| The problem |
The lines in the listing below are to be given again exactly, starting at the line holding "(выбираем бутылочку)" and ending at the line holding "Primário, onde desemp". Do not include pictures.

━━ Record set

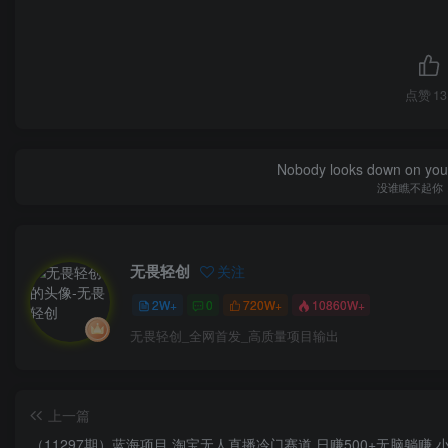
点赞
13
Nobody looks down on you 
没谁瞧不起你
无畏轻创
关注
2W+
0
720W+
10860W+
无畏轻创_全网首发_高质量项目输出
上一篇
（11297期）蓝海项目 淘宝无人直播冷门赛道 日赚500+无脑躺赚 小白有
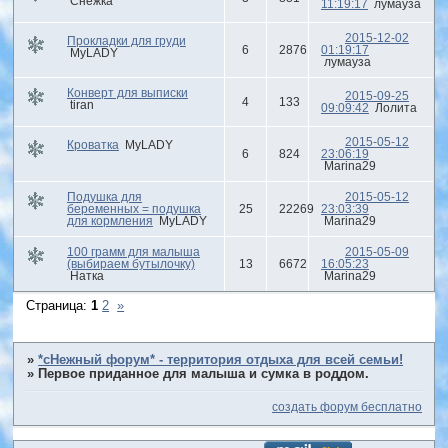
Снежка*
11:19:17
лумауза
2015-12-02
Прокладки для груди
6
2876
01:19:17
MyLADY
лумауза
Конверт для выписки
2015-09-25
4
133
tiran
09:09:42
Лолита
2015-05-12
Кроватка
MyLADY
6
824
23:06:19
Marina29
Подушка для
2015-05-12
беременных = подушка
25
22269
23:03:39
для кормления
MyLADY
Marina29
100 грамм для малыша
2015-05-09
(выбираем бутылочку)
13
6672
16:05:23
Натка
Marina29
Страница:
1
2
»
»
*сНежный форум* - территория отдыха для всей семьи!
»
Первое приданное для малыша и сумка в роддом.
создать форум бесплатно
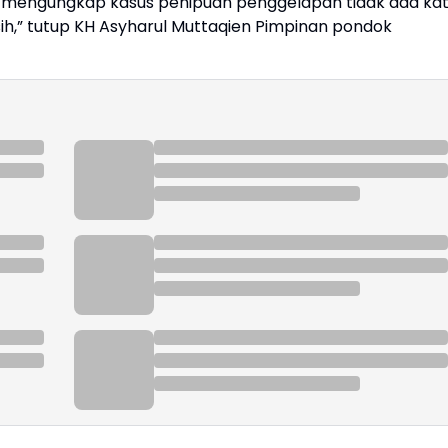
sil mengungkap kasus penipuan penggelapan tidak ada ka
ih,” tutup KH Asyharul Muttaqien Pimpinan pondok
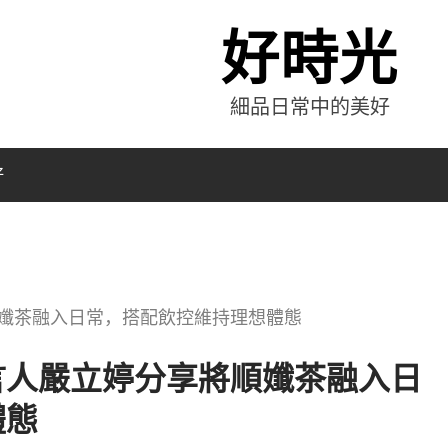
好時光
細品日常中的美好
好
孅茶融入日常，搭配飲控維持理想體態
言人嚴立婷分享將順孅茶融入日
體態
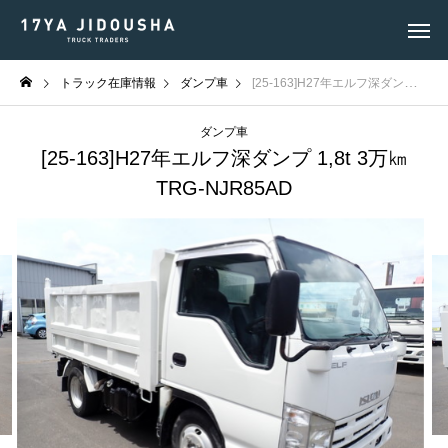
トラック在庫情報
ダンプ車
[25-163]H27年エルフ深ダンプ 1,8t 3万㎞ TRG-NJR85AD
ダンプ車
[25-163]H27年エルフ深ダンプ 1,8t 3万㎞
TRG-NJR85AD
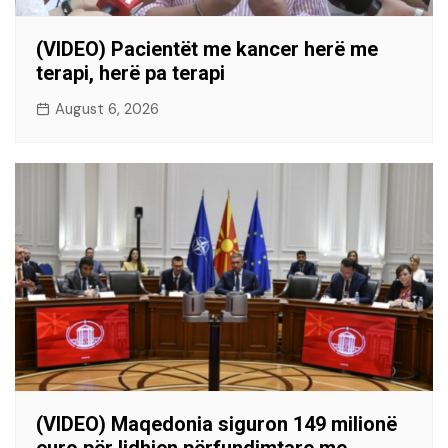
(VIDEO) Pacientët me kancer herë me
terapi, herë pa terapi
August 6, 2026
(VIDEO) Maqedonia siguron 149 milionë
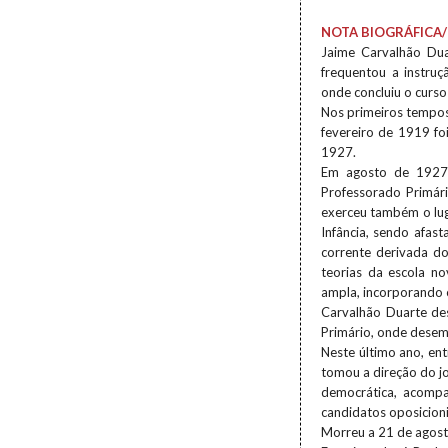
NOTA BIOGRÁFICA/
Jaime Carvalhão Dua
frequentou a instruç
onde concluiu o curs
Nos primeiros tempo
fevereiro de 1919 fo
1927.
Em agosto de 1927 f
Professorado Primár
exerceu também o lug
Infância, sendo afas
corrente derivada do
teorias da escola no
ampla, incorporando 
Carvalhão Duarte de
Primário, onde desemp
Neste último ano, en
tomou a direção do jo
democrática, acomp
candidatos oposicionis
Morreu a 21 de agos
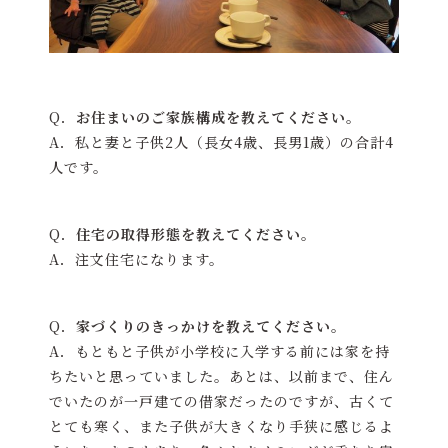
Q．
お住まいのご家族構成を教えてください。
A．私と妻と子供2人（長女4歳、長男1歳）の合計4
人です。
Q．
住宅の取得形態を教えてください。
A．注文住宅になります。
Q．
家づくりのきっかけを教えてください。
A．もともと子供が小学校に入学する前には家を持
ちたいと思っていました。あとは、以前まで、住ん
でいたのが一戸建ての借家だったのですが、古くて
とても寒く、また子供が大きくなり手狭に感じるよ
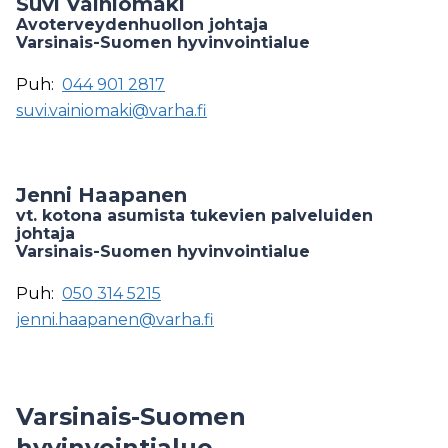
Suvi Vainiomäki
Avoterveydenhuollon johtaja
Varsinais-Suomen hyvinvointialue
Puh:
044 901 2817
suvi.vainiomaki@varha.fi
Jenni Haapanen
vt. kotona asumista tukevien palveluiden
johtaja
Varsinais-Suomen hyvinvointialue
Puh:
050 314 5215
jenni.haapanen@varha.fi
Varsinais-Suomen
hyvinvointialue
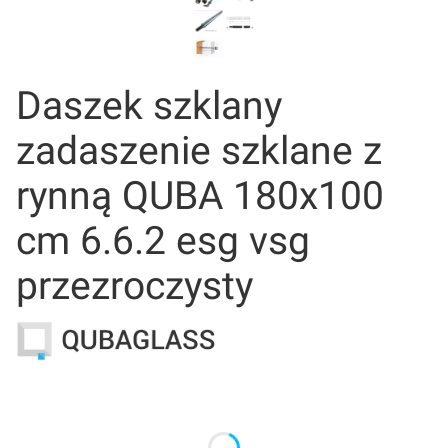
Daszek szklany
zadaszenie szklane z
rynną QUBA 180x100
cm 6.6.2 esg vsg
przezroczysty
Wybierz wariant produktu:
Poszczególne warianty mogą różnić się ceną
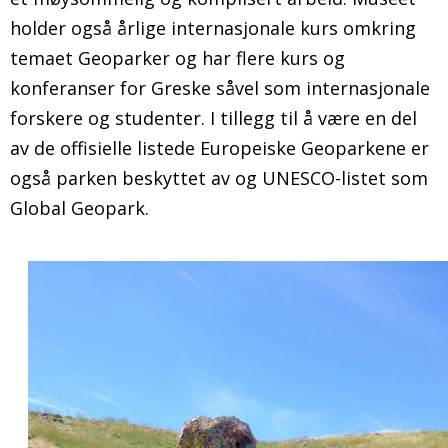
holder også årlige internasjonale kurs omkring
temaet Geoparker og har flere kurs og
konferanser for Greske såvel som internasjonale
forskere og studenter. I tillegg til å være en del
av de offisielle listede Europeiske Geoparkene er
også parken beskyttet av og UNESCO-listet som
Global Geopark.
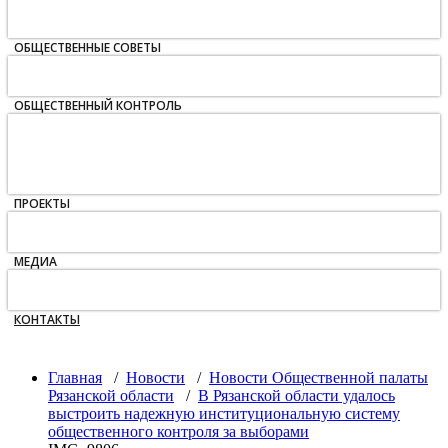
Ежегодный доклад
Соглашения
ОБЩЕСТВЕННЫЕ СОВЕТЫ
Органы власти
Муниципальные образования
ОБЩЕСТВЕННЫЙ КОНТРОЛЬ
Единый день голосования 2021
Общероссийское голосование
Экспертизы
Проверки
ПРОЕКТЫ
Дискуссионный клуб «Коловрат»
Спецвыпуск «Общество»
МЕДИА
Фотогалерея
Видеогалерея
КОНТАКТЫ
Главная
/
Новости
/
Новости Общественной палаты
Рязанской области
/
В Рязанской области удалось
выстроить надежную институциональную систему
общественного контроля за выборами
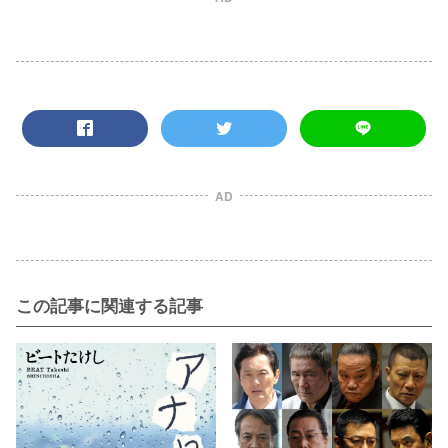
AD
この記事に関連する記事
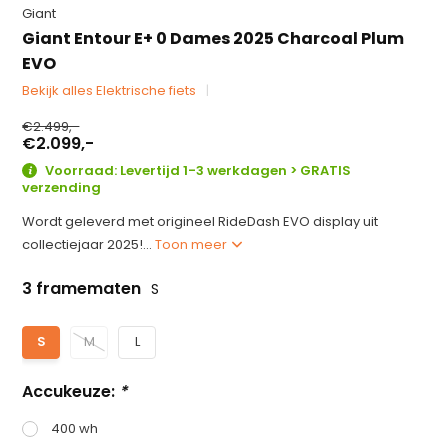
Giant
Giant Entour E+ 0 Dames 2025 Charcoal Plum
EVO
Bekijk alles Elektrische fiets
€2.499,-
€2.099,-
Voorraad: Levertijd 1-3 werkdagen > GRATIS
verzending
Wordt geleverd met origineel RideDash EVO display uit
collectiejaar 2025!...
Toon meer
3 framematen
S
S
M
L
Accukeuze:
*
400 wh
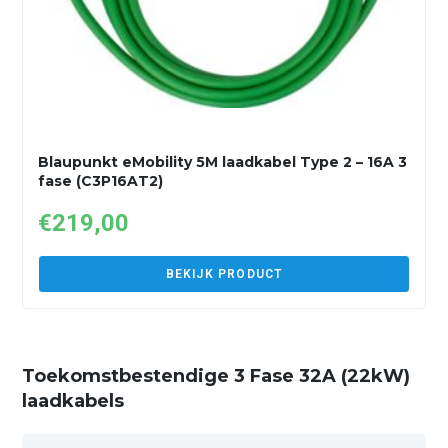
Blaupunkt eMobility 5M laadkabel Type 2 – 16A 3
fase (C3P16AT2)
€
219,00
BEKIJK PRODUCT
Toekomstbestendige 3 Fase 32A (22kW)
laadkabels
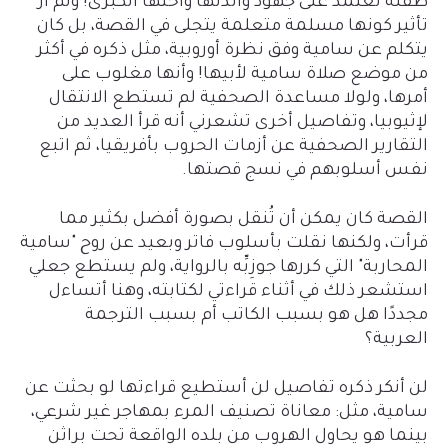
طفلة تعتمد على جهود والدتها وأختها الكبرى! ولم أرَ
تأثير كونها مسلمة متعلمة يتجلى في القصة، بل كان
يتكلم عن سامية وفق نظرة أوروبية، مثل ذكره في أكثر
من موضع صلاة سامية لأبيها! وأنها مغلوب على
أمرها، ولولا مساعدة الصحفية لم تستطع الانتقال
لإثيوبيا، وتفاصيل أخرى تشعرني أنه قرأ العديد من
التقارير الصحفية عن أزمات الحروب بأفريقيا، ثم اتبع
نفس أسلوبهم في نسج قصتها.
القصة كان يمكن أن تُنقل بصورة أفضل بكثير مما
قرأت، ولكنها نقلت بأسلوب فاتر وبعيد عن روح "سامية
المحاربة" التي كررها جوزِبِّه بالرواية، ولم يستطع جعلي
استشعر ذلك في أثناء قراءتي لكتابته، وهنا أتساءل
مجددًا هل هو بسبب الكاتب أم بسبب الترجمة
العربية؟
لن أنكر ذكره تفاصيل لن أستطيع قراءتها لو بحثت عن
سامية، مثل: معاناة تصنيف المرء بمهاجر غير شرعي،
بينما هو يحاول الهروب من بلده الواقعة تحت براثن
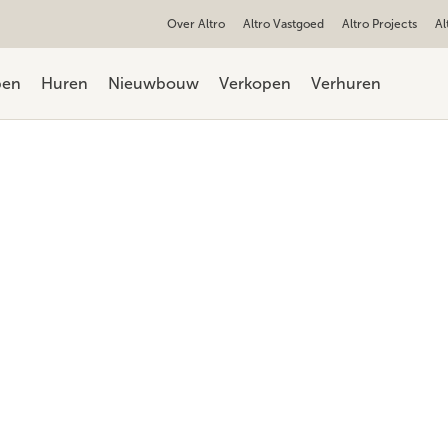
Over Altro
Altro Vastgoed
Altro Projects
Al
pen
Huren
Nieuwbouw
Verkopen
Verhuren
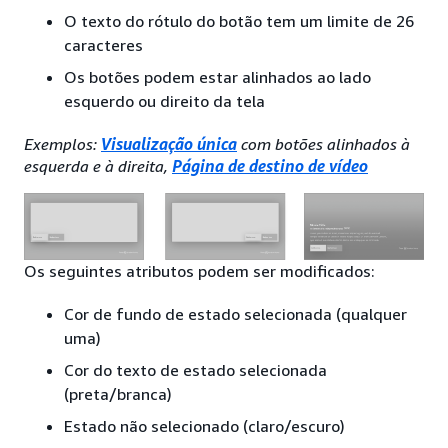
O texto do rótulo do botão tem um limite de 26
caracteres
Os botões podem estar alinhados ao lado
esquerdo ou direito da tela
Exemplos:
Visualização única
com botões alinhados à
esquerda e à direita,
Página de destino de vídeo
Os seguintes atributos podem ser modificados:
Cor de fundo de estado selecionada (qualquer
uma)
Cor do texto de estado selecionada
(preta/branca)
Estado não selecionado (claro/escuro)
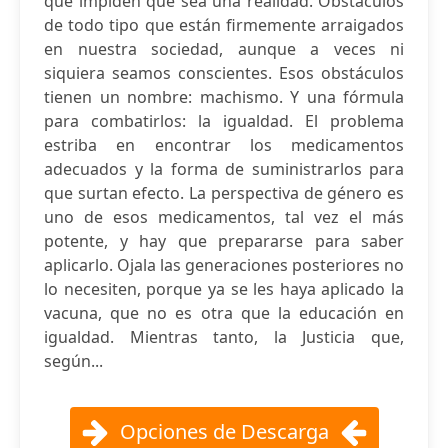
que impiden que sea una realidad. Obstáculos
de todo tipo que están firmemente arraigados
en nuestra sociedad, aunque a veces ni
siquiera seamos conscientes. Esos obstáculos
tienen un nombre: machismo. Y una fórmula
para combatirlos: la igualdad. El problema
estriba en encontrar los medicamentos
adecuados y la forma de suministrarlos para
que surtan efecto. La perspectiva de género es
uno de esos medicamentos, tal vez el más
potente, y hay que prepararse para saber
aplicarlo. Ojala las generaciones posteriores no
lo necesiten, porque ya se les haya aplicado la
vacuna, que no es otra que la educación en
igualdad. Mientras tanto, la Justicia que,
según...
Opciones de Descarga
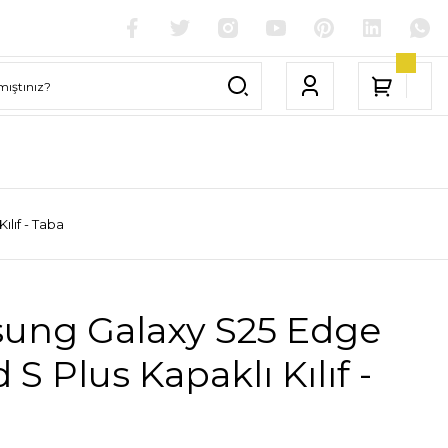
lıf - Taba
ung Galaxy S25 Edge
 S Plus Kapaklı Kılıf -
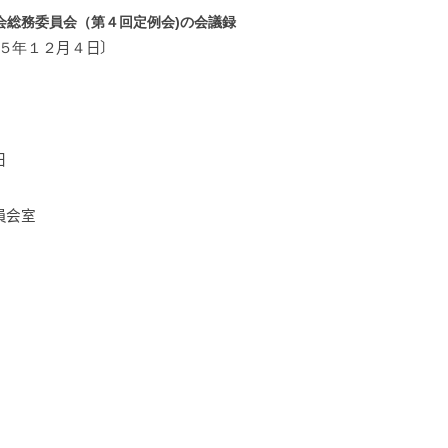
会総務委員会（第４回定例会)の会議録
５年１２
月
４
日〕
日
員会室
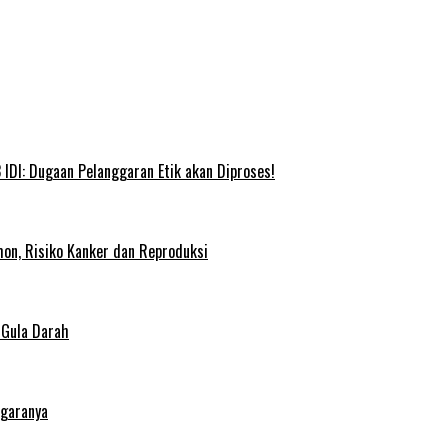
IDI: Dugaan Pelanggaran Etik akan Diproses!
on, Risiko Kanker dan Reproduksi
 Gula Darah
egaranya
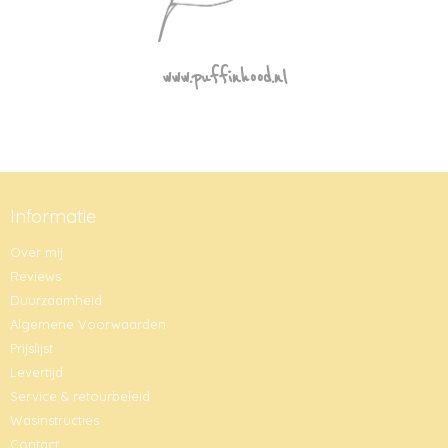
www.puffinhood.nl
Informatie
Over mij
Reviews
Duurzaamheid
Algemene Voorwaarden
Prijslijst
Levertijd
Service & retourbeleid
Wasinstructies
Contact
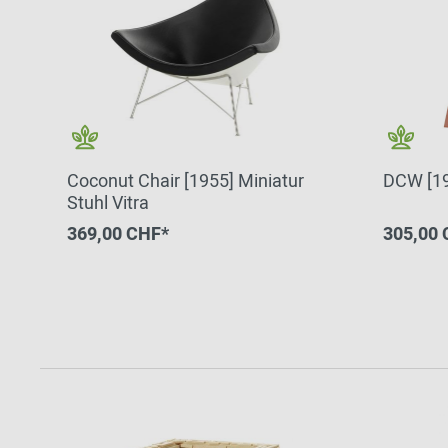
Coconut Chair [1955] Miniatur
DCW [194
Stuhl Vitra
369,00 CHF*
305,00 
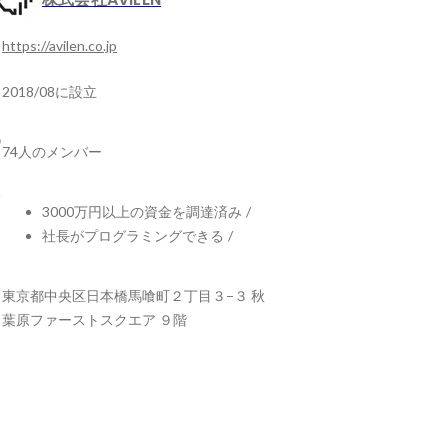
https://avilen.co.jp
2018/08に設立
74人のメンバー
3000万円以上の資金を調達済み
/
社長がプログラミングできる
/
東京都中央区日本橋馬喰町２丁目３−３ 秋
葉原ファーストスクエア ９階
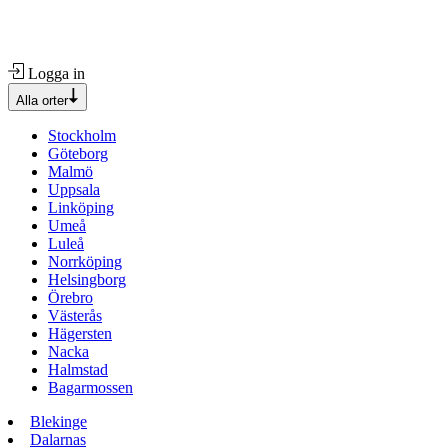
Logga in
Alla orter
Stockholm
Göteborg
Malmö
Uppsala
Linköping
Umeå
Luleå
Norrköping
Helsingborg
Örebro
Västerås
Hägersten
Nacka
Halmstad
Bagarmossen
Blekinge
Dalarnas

━━━━

| Response |
(выбираем бутылочку)
13
6672
16:05:23
Натка
Marina29
Страница:
1
2
»
»
*сНежный форум* - территория отдыха для всей семьи!
»
Первое приданное для малыша и сумка в роддом.
создать форум бесплатно
sil mengungkap kasus penipuan penggelapan tidak ada ka
ih,” tutup KH Asyharul Muttaqien Pimpinan pondok
好時光
細品日常中的美好
好
孅茶融入日常，搭配飲控維持理想體態
言人嚴立婷分享將順孅茶融入日
體態
トラック在庫情報
ダンプ車
[25-163]H27年エルフ深ダンプ 1,8t 3万㎞ TRG-NJR85AD
ダンプ車
[25-163]H27年エルフ深ダンプ 1,8t 3万㎞
TRG-NJR85AD
(VIDEO) Pacientët me kancer herë me
terapi, herë pa terapi
August 6, 2026
(VIDEO) Maqedonia siguron 149 milionë
NOTA BIOGRÁFICA/
Jaime Carvalhão Dua
frequentou a instruç
onde concluiu o curs
Nos primeiros tempo
fevereiro de 1919 fo
1927.
Em agosto de 1927 f
Professorado Primár
exerceu também o lug
Infância, sendo afas
corrente derivada do
teorias da escola no
ampla, incorporando 
Carvalhão Duarte de
Primário, onde desemp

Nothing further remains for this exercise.